Actualité nationale Darboe hué à Faraba

Friday, June 22, 2018

Mardi soir, le ministre des Affaires étrangères gambien, Oussainou Darboe s’y est rendu. Sa délégation a été reconduite sous les huées et le caillassage de son cortège.

Pour les populations, ce n’est pas leur interlocuteur et il a fallu près de 48 h pour que les autorités songent à s’y rendre.

Au lendemain du drame de Faraba, localité située à cinquantaine de kilomètres de Banjul et qui a fait 2 morts et une vingtaine de blessés, dont plusieurs graves, le calme est revenu sur les lieux. Les impacts des violences du lundi sont toujours visibles: plusieurs maisons ont été vandalisées, d’autres réduites en cendre.  Le village fait son deuil dans l’amertume en attendant la restitution des corps. Les habitants déplorent la tuerie des leurs et l’absence des autorités régionales et étatiques qui ne s’y sont toujours pas rendues. Ils exigent justice et la fin de toute exploitation minière dans la zone.

Il faut dire qu’en Gambie, la polémique enfle autour de ce sujet. Hier, le président de la République s’est adressé à la nation dans un message télévisé, pour rassurer l’opinion que tout sera tiré au clair et qu’une enquête a été ouverte.

Joint par téléphone ce matin, une de nos sources dans la zone sinistrée affirme que les populations restent encore sceptiques. Par ailleurs, hier, l’armée gambiennne s’est déployée sur le terrain. Comme quoi, le calme qui y règne est encore relatif.

Arrestations en cascade

La police a déclaré, mardi avoir arrêté cinq officiers et suspendu leurs services dans le cadre de l’affrontement de lundi entre les villageois de Faraba Bantang et le personnel de l’Unité d’intervention de la police (PIU) qui a conduit à l’assassinat de deux personnes. Ils ont également déclaré qu’une enquête a été ouverte.

Un communiqué du directeur de la police (IGP) a déclaré que deux commandants sur le terrain, Spt. Baboucarr Cham et Assistant Spt. Musa Fatty et trois autres membres - Nuha Colley, Momodou S. Jallow et Musa Badjie ont été arrêtés et sont actuellement en détention. Ils ont également annoncé l’arrestation de certains civils, dont Ousman Jassey, Sunkaru Jarju, Bakary Badjie, Salifu Darboe et Modou Kujabi, et des pourparlers sont actuellement déployés pour leur accorder une libération sous caution.

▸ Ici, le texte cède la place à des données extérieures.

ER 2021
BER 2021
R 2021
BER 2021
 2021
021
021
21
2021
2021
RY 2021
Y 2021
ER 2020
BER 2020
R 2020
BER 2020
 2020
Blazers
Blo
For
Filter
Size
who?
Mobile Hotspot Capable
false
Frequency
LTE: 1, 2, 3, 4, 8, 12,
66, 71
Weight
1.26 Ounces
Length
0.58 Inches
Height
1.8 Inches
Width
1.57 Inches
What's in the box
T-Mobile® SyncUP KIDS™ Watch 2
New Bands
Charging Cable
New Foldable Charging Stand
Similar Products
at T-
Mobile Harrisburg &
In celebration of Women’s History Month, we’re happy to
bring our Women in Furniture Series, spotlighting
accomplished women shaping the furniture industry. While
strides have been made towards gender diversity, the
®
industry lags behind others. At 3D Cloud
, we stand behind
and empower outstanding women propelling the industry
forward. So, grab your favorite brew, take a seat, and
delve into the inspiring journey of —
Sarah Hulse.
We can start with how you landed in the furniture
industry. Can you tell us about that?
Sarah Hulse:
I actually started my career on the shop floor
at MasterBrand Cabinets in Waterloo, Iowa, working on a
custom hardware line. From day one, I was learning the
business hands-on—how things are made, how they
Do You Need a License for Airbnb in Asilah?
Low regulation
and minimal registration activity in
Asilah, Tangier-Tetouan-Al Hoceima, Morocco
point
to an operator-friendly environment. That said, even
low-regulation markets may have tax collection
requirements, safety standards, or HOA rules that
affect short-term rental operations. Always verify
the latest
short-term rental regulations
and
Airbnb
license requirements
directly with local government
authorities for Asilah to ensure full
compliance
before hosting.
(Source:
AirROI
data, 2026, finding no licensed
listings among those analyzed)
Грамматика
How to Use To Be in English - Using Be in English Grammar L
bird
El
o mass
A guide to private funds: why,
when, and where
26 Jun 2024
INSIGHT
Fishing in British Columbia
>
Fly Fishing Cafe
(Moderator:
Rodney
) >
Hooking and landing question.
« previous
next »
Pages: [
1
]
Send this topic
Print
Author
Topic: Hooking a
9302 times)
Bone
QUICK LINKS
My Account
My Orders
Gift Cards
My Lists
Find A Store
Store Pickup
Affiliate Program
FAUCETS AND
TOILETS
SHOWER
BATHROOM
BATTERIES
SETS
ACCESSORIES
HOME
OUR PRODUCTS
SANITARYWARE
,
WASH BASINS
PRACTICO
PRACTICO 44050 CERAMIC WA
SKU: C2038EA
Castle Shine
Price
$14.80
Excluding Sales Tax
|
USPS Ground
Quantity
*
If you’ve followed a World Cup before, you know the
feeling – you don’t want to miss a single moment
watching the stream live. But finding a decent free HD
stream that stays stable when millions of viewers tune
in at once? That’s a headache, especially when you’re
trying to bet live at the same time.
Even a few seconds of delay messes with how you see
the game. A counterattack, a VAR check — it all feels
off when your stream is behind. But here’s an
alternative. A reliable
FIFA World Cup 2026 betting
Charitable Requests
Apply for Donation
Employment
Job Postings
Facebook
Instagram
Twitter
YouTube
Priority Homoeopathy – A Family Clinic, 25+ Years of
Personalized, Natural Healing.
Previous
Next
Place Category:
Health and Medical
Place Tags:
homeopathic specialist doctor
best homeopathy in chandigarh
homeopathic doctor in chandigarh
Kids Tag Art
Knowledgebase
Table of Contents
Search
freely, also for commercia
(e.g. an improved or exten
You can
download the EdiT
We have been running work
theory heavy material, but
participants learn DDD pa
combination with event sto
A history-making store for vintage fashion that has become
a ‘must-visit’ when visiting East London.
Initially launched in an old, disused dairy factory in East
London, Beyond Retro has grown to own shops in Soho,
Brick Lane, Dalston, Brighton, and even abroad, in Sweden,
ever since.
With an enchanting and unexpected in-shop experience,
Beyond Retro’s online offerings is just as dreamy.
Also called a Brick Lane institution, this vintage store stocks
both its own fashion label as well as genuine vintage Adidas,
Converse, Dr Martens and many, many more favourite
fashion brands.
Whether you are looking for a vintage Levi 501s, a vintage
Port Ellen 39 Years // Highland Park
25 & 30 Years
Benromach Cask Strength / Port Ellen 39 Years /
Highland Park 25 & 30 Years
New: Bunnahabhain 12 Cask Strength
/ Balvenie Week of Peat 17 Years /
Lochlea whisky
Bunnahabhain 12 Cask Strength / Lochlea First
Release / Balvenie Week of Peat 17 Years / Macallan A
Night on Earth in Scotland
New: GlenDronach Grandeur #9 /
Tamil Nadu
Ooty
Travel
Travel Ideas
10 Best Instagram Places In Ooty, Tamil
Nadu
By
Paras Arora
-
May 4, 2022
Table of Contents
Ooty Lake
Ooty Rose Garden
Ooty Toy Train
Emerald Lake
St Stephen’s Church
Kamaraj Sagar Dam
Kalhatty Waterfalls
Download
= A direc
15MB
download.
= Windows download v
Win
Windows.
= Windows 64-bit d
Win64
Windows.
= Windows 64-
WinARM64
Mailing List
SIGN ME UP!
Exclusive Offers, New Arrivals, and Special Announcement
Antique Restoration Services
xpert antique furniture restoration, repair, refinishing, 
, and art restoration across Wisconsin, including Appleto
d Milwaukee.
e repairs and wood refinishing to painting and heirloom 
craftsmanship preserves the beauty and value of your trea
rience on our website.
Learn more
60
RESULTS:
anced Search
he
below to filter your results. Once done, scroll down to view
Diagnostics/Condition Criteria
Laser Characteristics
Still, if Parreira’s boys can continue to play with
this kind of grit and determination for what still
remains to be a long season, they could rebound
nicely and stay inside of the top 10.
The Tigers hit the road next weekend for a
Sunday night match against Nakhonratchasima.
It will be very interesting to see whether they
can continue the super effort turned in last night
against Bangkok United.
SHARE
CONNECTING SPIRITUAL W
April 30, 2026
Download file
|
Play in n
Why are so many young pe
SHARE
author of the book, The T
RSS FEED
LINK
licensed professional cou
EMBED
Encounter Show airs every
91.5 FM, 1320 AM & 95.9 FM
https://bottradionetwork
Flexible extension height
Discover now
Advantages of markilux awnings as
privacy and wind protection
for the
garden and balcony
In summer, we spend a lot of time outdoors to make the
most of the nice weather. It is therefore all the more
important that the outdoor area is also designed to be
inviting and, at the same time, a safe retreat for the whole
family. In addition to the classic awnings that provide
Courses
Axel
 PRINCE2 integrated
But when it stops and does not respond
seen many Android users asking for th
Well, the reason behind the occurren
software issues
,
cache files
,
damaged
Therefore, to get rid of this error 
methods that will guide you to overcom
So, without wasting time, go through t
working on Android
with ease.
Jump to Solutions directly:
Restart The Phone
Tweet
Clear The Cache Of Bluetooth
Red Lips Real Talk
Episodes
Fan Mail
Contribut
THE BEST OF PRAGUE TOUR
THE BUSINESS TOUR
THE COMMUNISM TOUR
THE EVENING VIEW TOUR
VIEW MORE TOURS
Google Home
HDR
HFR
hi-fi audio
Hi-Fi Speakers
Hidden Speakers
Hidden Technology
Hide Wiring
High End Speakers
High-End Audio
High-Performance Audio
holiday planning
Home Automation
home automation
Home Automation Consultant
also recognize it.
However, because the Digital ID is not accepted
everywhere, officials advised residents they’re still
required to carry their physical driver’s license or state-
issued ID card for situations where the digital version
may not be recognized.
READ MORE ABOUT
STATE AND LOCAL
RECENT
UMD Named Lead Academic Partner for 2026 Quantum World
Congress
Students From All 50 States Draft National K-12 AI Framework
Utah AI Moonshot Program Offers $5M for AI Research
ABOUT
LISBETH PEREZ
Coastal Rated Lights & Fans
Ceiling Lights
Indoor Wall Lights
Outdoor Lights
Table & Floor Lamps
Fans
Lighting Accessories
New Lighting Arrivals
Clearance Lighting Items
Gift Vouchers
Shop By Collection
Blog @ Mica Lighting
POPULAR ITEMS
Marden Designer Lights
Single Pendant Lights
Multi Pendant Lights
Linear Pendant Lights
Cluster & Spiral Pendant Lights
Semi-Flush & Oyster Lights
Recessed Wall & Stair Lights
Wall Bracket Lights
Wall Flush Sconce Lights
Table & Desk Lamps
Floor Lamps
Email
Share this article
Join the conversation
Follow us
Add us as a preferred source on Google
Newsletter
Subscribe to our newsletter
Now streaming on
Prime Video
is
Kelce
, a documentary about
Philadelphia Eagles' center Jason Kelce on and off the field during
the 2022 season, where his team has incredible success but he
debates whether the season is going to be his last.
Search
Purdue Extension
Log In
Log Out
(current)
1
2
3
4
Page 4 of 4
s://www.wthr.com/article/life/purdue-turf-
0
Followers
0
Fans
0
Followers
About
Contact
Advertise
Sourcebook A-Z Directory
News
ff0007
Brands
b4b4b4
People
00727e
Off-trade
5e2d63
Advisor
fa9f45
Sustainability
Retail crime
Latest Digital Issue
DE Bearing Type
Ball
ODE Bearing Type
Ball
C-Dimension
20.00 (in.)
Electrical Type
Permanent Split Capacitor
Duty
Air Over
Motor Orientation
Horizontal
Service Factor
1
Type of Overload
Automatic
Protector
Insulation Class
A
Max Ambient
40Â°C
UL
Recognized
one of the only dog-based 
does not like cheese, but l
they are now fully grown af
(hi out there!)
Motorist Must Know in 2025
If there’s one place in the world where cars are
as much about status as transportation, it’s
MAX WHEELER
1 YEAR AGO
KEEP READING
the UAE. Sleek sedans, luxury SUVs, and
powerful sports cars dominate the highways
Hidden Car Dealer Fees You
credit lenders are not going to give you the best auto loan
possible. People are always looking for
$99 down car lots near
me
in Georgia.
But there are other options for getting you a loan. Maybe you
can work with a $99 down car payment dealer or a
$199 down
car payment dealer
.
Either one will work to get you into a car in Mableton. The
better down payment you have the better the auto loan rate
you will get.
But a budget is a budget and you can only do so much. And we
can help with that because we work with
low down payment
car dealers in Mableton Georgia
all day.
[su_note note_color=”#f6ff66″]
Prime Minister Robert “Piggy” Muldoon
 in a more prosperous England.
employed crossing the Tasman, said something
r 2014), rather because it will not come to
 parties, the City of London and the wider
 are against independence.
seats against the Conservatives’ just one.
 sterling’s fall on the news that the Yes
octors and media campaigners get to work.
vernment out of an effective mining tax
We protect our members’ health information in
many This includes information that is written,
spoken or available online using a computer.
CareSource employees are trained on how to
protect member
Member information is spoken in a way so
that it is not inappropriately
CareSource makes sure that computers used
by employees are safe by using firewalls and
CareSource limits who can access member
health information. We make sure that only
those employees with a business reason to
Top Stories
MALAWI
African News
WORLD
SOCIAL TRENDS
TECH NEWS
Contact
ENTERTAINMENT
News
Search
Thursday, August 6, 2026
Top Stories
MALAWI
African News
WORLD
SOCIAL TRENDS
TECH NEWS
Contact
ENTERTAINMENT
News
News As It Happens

Le président Adama Barrow a rendu visite, lundi aux victimes qui ont été blessées dans les incidents au grand hôpital de Banjul où il a condamné le meurtre et a promis que son gouvernement enquêterait sur l’affaire et traduirait les auteurs en justice. Il a également été informé de l’arrestation de certains civils de la communauté et a depuis donné l’ordre de les libérer.

 

La police a déclaré avoir ouvert une enquête sur les circonstances qui ont conduit à ce malheur. Les conclusions préliminaires indiquent que Bakary Kujabi et Ismaila Bah ont été abattus par balle alors que six civils et seize policiers ont été blessés.